In deep second- and third-degree burn wounds, the whole epidermis and deep part of dermis are damaged so all resident stem cells in the basal layer of epidermis are destroyed. The residual viable mesenchymal cells around the hair follicles, sweat glands and capillaries in subcutaneous tissue may provide a source of available regenerative epidermal stem cells. These stem cells can synthesize specific cellular keratin type 19, therefore they can be identified by immunocytochemical method. In this study, anti-human keratin type 19 monoclonal antibody was used. With biotin-avidin DCS system and indirect immunofluorescence technique, specific and exact detection of residual epidermal regenerative stem cells in the subcutaneous tissue of deep second and superficial third-degree burn wounds is accomplished. We observed the number of potential regenerative stem cells with the positive label of human keratin type 19 reached the peak level on 7-14 days postinjury in burn wounds treated with BRT with MEBT/MEBO. The immunofluorescent cells were epidermal stem cells, which induced the fatty layer burn wound to repair spontaneously. Therefore we conclude that BRT with MEBT/MEBO treatment activates the dormant potential epidermal regenerative stem cell to proliferate thereby ensuring the spontaneous repair and healing of deep burn wound without scar formation. BRT with MEBT/MEBO treatment eliminates the lifetime of pain caused by the hyperplastic scar sof patients with deep burns.

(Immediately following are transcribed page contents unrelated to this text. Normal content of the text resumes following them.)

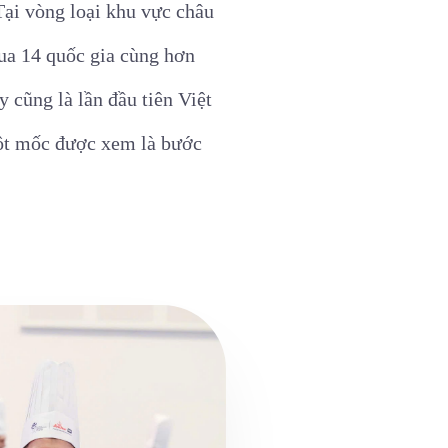
Tại vòng loại khu vực châu
ua 14 quốc gia cùng hơn
 cũng là lần đầu tiên Việt
cột mốc được xem là bước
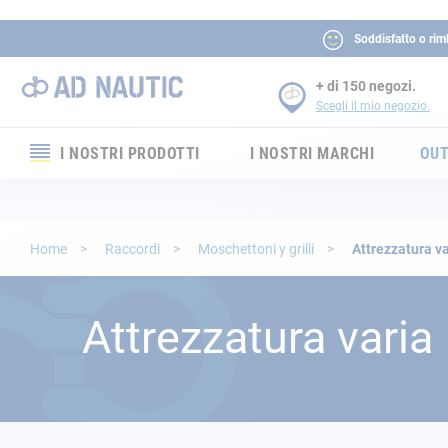
Soddisfatto o rim
+ di 150 negozi.
Scegli il mio negozio.
I NOSTRI PRODOTTI
I NOSTRI MARCHI
OUT
Elettronica
Elettricità
Home
Raccordi
Moschettoni y grilli
Attrezzatura va
Comfort
Attrezzatura varia
Sicurezza
Cordame
Ormeggio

After transformation and differentiation, the epidermal regenerative stem cells can yield cells capable of synthesizing other types of keratin, i.e. keratin types 9 and 16. These cells still have the ability of transformation and can transform into the cells capable of synthesizing harder keratin ---- type 1 and 10. These are the typical types of keratin contained in mature epidermal cells. This finding proved that MEBO has the effect of promoting the activation, proliferation and transformation of epidermal stem cells.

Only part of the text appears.